The above approaches all work. But no one of them works for all circumstances by itself. And none of the approaches dealt with the stray space after the table’s last row. That’s not good enough. I want one compact formula that requires as little thought as possble that works for as many situations as possible. In researching and experimenting, I accidently stumbled on a quirk regarding formulas stored in names that makes overcoming these problems much simpler. Chip explains this quirk very well.

Defined Name Formulas And Array Formulas by Charles H. Pearson

If you use a formula in a Defined Name, that formula is evaluated as if it were an array formula. There is no way to force a formula in a Defined Name to be evaluated as a non-array formula.

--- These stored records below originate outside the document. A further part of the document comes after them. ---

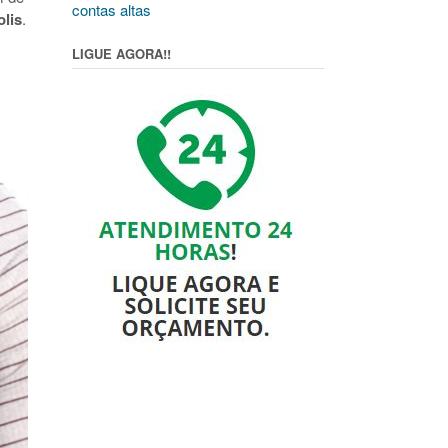
contas altas
lis
.
LIGUE AGORA!!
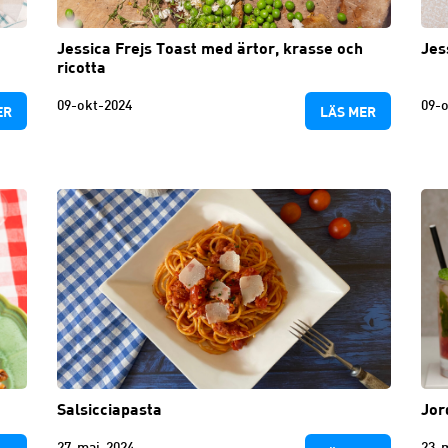
Jessica Frejs Toast med ärtor, krasse och
Jes
ricotta
09-okt-2024
09-o
ER
LÄS MER
Salsicciapasta
Jor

Brilliant! With this bit of knowledge, we can use logical functions that are insensitive to the type of data used (Numbers vs Characters). Here is an array formula that finds the last row in column A containing anything at all (NOTE! The curly brackets are the result of Shift-Ctrl-Enter. For more information on how to enter array formulas see Array Formulas by Charles H. Pearson).

{=MAX(IF($A:$A<>"", ROW($A:$A),0))}

Building on this, we can find the last row within the first four columns that contains anything at all, regardless of which column is longest.

{=MAX(IF($A:$D<>"", ROW($A:$A),0))}

Because logical operators in Excel return 0 for FALSE and 1 for TRUE, we can shorten the formula up a bit, if that’s your preference.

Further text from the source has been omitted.